Millenovecentoquarantasei, l’anno. Il 3 luglio 1946, mercoledì, il Giro d’Italia propone la quattordicesima tappa, la Auronzo di Cadore-Bassano del Grappa, un omaggio ai morti, ai feriti, agli sfollati, ai derubati della propria giovinezza e felicità. Duecentotré chilometri disastrati. Con Gino Bartali, in maglia rosa, e Fausto Coppi, vincitore della tappa del giorno precedente, la Udine-Auronzo di Cadore. Gino e Fausto, Gino il toscano, il vecchio, l’infaticabile, l’uomo di ferro, e Fausto il piemontese, il giovane, l’aeronautico, l’Airone, e l’Italia che si divide fra i due campioni e si unisce, si riunisce, si rinsalda nel ciclismo, con il ciclismo, per il ciclismo.
Quel giorno il gruppo passa a Casella d’Asolo, sulla strada tutta terra e sassi, proprio davanti alla casa della famiglia Cremonese. E’ un’apparizione, una folgorazione, un evento che sa quasi di miracolo, che entra nelle ossa, che rimane nell’aria e nella memoria. A Bassano, saranno ancora Gino e Fausto, anzi, Fausto e Gino: Fausto vincitore di tappa, Gino primo in classifica. Un primato che, dopo più di 3 mila chilometri e 95 ore, Bartali difenderà fino a Milano, con l’inezia di un vantaggio di 47 secondi su Coppi. Nel gruppo c’è anche Giordano Cottur, triestino subito vittorioso e in maglia rosa nella prima tappa, a Torino, e poi ancora vittorioso nella tappa di Trieste, quella sospesa per l’assalto dei titini e poi ricominciata, a furore di popolo e di patria.
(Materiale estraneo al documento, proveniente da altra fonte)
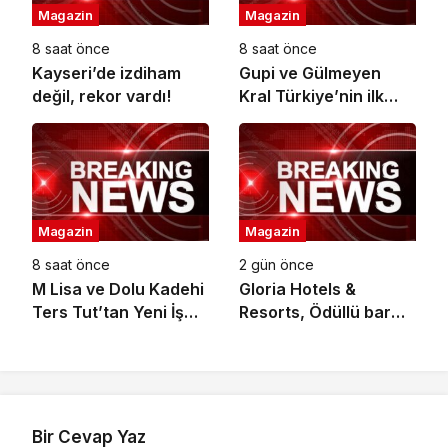
Magazin
Magazin
8 saat önce
8 saat önce
Kayseri’de izdiham
Gupi ve Gülmeyen
değil, rekor vardı!
Kral Türkiye’nin ilk
IMAX® animasyon
filmi oluyor
Magazin
Magazin
8 saat önce
2 gün önce
M Lisa ve Dolu Kadehi
Gloria Hotels &
Ters Tut’tan Yeni İş
Resorts, Ödüllü bar
Birliği: Vişne
Panda & Sons ile
unutulmaz bir
Miksoloji Gecesine
İmza Attı
Bir Cevap Yaz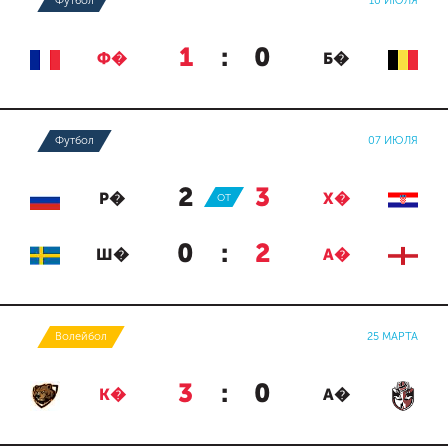
Футбол
10 ИЮЛЯ
1
:
0
Ф�
Б�
Футбол
07 ИЮЛЯ
2
:
3
Р�
ОТ
Х�
0
:
2
Ш�
А�
Волейбол
25 МАРТА
3
:
0
К�
А�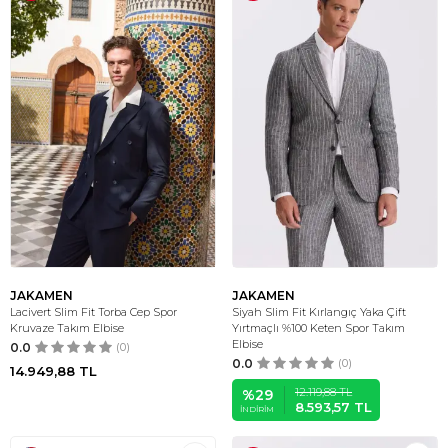
JAKAMEN
JAKAMEN
Lacivert Slim Fit Torba Cep Spor
Siyah Slim Fit Kırlangıç Yaka Çift
Kruvaze Takım Elbise
Yırtmaçlı %100 Keten Spor Takım
Elbise
0.0
(0)
0.0
(0)
14.949,88
TL
12.119,88
TL
%
29
8.593,57
TL
İNDIRIM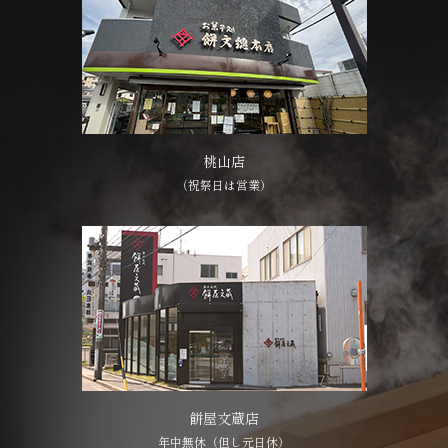
桃山店
（祝祭日は営業）
餅屋文蔵店
年中無休（但し元日休）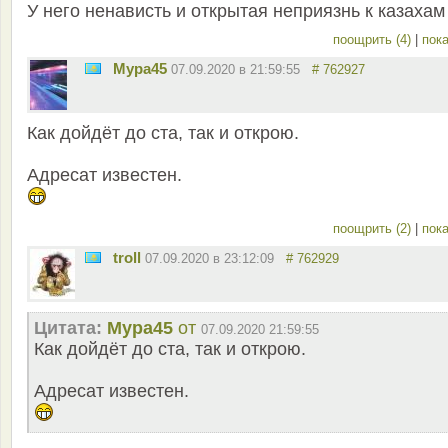
У него ненависть и открытая неприязнь к казахам
поощрить (4)
|
пока
Мура45
07.09.2020 в 21:59:55
# 762927
Как дойдёт до ста, так и открою.
Адресат известен.
поощрить (2)
|
пока
troll
07.09.2020 в 23:12:09
# 762929
Цитата:
Мура45
от
07.09.2020 21:59:55
Как дойдёт до ста, так и открою.
Адресат известен.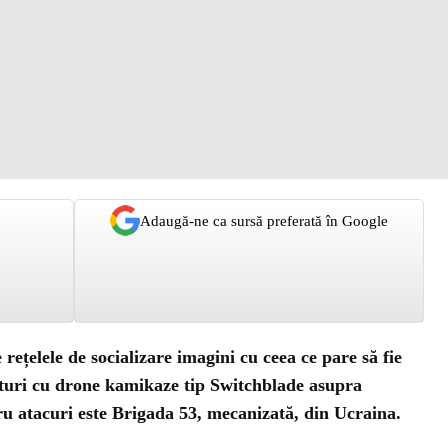
Adaugă-ne ca sursă preferată în Google
rețelele de socializare imagini cu ceea ce pare să fie
ituri cu drone kamikaze tip Switchblade asupra
ru atacuri este Brigada 53, mecanizată, din Ucraina.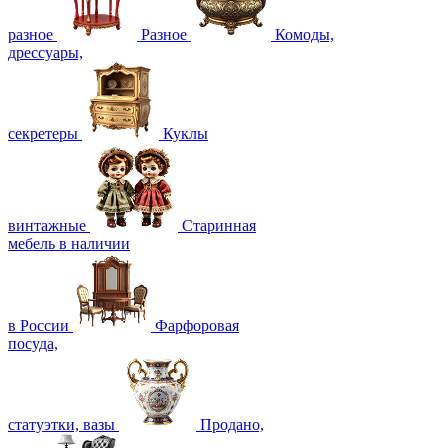
разное
Разное
Комоды,
дрессуары,
секретеры
Куклы
винтажные
Старинная
мебель в наличии
в России
Фарфоровая
посуда,
статуэтки, вазы
Продано,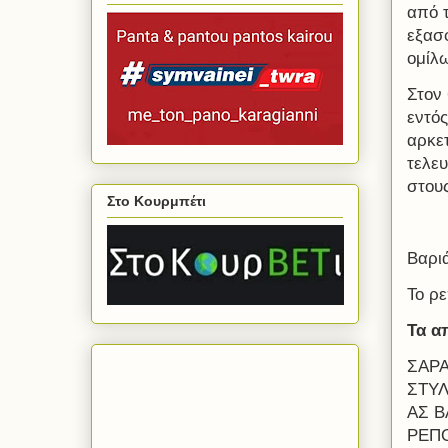
από τ
εξασφ
ομίλ
Στον
εντό
αρκε
τελευ
στους
Στο Κουρμπέτι
Βαριά
Το ρε
Τα α
ΣΑΡΑ
ΣΤΥΛ
ΑΣ Β
ΡΕΠΟ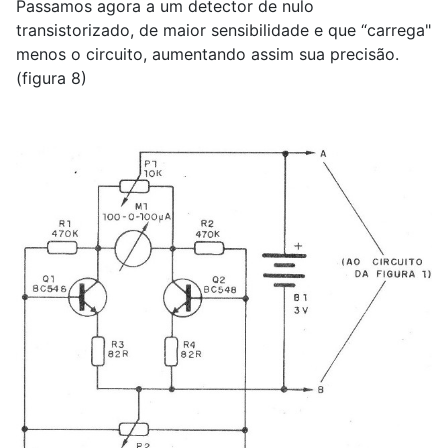
Passamos agora a um detector de nulo
transistorizado, de maior sensibilidade e que “carrega"
menos o circuito, aumentando assim sua precisão.
(figura 8)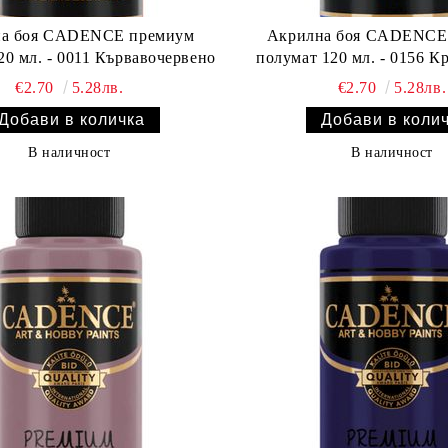
а боя CADENCE премиум
Акрилна боя CADENCE
20 мл. - 0011 Кървавочервено
полумат 120 мл. - 0156 К
€2.70
5.28лв.
€2.70
5.28лв.
В наличност
В наличност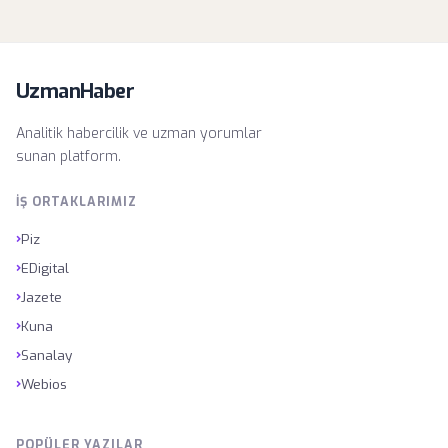
UzmanHaber
Analitik habercilik ve uzman yorumlar
sunan platform.
İŞ ORTAKLARIMIZ
›
Piz
›
EDigital
›
Jazete
›
Kuna
›
Sanalay
›
Webios
POPÜLER YAZILAR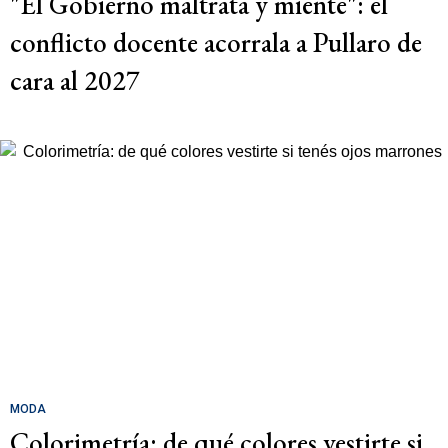
"El Gobierno maltrata y miente": el
conflicto docente acorrala a Pullaro de
cara al 2027
MODA
Colorimetría: de qué colores vestirte si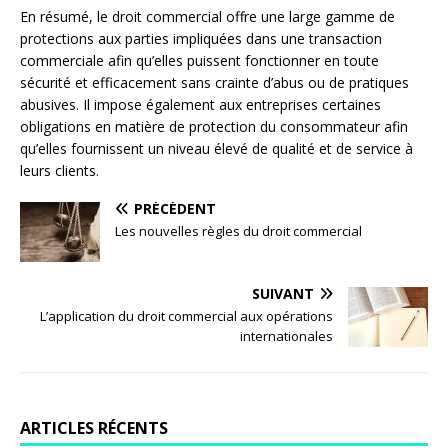
En résumé, le droit commercial offre une large gamme de
protections aux parties impliquées dans une transaction
commerciale afin qu’elles puissent fonctionner en toute
sécurité et efficacement sans crainte d’abus ou de pratiques
abusives. Il impose également aux entreprises certaines
obligations en matière de protection du consommateur afin
qu’elles fournissent un niveau élevé de qualité et de service à
leurs clients.
PRÉCÉDENT
Les nouvelles règles du droit commercial
SUIVANT
L’application du droit commercial aux opérations
internationales
ARTICLES RÉCENTS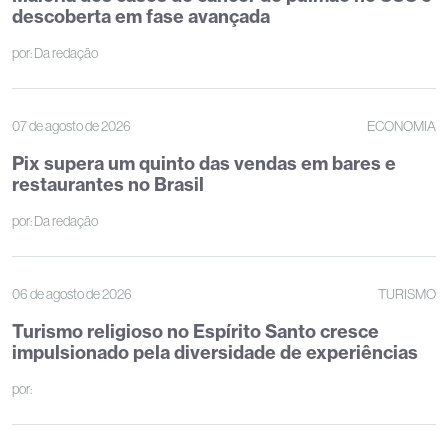
descoberta em fase avançada
por:
Da redação
07 de agosto de 2026
ECONOMIA
Pix supera um quinto das vendas em bares e
restaurantes no Brasil
por:
Da redação
06 de agosto de 2026
TURISMO
Turismo religioso no Espírito Santo cresce
impulsionado pela diversidade de experiências
por: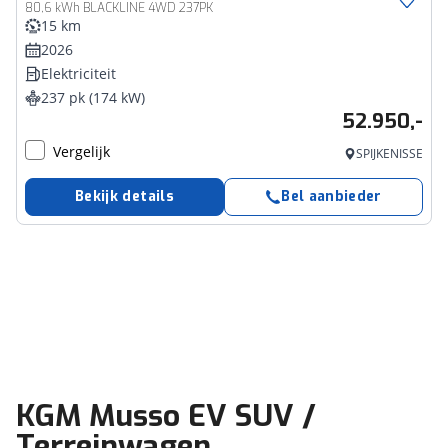
80,6 kWh BLACKLINE 4WD 237PK
15 km
2026
Elektriciteit
237 pk (174 kW)
52.950,-
Vergelijk
SPIJKENISSE
Bekijk details
Bel aanbieder
KGM Musso EV SUV /
Terreinwagen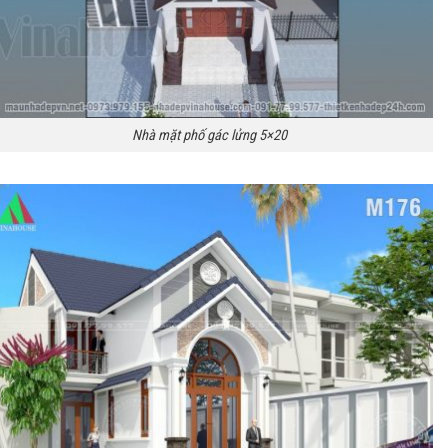
Nhà mặt phố gác lửng 5×20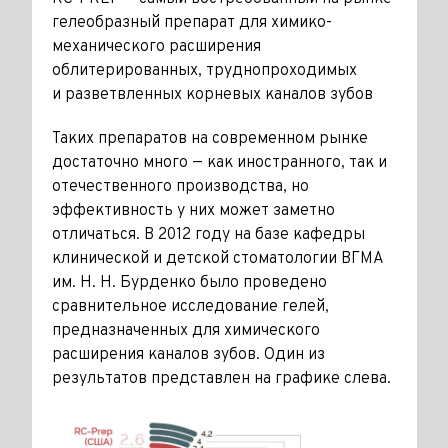
гелеобразный препарат для химико-
механического расширения
облитерированных, труднопроходимых
и разветвленных корневых каналов зубов
Таких препаратов на современном рынке
достаточно много — как иностранного, так и
отечественного производства, но
эффективность у них может заметно
отличаться. В 2012 году на базе кафедры
клинической и детской стоматологии ВГМА
им. Н. Н. Бурденко было проведено
сравнительное исследование гелей,
предназначенных для химического
расширения каналов зубов. Один из
результатов представлен на графике слева.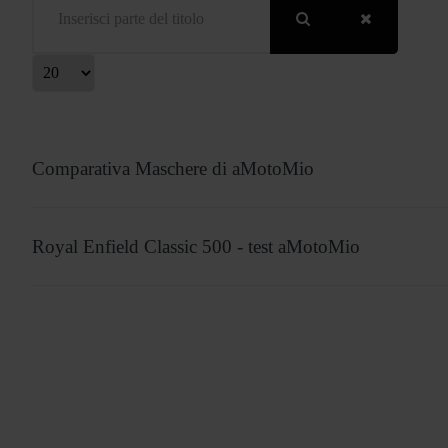
isualizza #
Comparativa Maschere di aMotoMio
Royal Enfield Classic 500 - test aMotoMio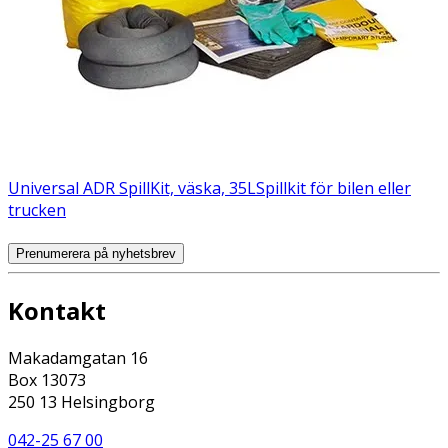
Universal ADR SpillKit, väska, 35L
Spillkit för bilen eller
trucken
Prenumerera på nyhetsbrev
Kontakt
Makadamgatan 16
Box 13073
250 13 Helsingborg
042-25 67 00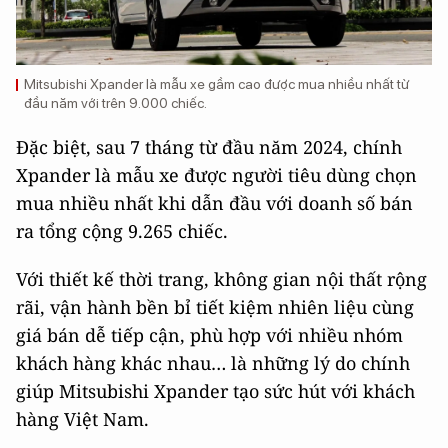
Mitsubishi Xpander là mẫu xe gầm cao được mua nhiều nhất từ
đầu năm với trên 9.000 chiếc.
Đặc biệt, sau 7 tháng từ đầu năm 2024, chính
Xpander là mẫu xe được người tiêu dùng chọn
mua nhiều nhất khi dẫn đầu với doanh số bán
ra tổng cộng 9.265 chiếc.
Với thiết kế thời trang, không gian nội thất rộng
rãi, vận hành bền bỉ tiết kiệm nhiên liệu cùng
giá bán dễ tiếp cận, phù hợp với nhiều nhóm
khách hàng khác nhau… là những lý do chính
giúp Mitsubishi Xpander tạo sức hút với khách
hàng Việt Nam.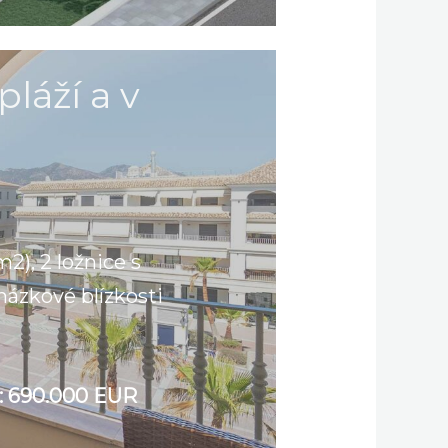
pláží a v
2), 2 ložnice s
házkové blízkosti
:
690.000 EUR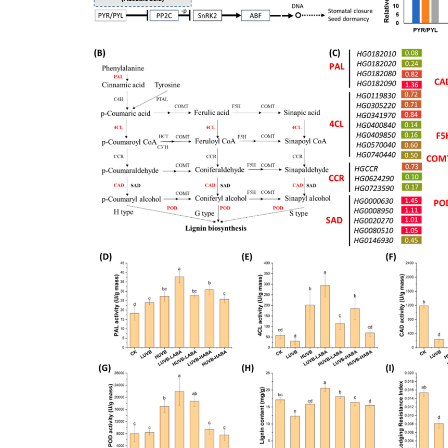
图 1 UV-B辐射和ABA处理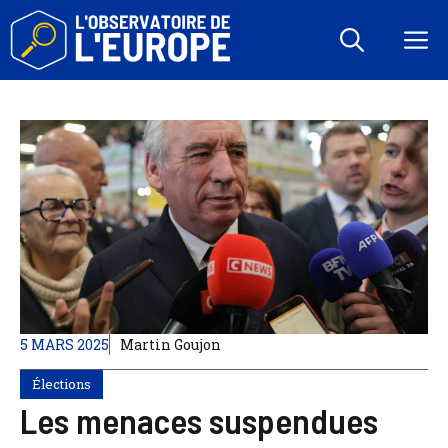
Aller
au
M
contenu
5 MARS 2025
Martin Goujon
Élections
Les menaces suspendues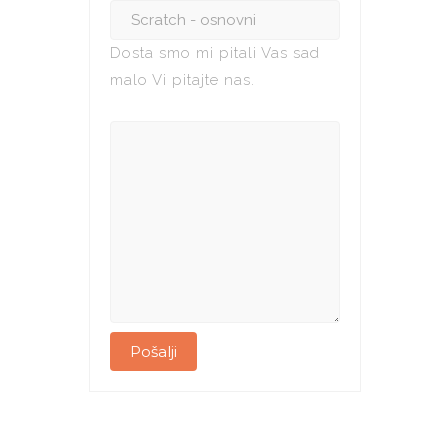
Dosta smo mi pitali Vas sad
malo Vi pitajte nas.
Quel Cottur, che poi della famiglia Cremonese sarebbe diventato amico e cliente.
Millenovecentoquarantasei, l’anno. Il 16 agosto 1946, venerdì, Olindo Cremonese e Irma Geromin avranno anche festeggiato, con un sorriso, con un abbraccio, magari anche con un bicchiere di vino, di quello buono, il loro pronti-e-via, che vale una “start-up” di oggi. Olindo, del 1907, è di Saletto di Piave, frazione di Breda di Piave, provincia di Treviso, Irma, del 1911, è di Portogruaro, più vicina a Treviso ma in provincia di Venezia. A 22 anni Olindo apre un negozio di alimentari a Casella di Asolo, lo trasforma in osteria, lo divide con Irma, poi al negozio-osteria affianca anche un essiccatoio destinato alla frutta in comproprietà con un parente. Quel negozio-osteria-essiccatoio è la vita di Olindo e Irma, ma non è il loro sogno. Sognano, insieme, un’altra attività: oggi si direbbe imprenditoriale. Ma il sogno si dissolve prima e durante la guerra, la Seconda guerra mondiale, che lì, a quella latitudine e su quelle montagne, sembra pagare il prezzo più caro. Eppure il sogno resiste e, dopo la guerra, dopo il referendum, dopo il Giro d’Italia, il sogno resuscita, rinasce, risorge. Olindo acquista macchine per la filatura della lana, prima a Lamon, terra di fagioli unici al mondo, ma anche di pecore e di pastori e di lana, poi a Fonzaso, terra di boscaioli e trasportatori.
Giordano Cremonese, figlio di Olindo e Irma, nel 1946 ha 11 anni. Abbastanza per ricordare tutto e tutti, l’aria che tira, i sogni che si respirano, lo spazio preso in affitto dalla Cassa di Risparmio del Veneto, il capannoncino 10 x 20, totale 200 metri quadrati, dove accogliere le macchine per la filatura. E’ un prendere e un dare: prendere la lana dalle pecore e dare mantelle di lana ai pastori, contro la pioggia, contro l’umidità, contro il freddo. L’idea funziona.
La Manifattura Valcismon. I suoi marchi Sportful, Castelli, Karpos. E Giordano Cremonese, il presidente. Tutto è nato così, 70 anni fa. E oggi un libro – “La stoffa dei campioni” (Ediciclo, autori vari) – celebra questa valorosa storia italiana.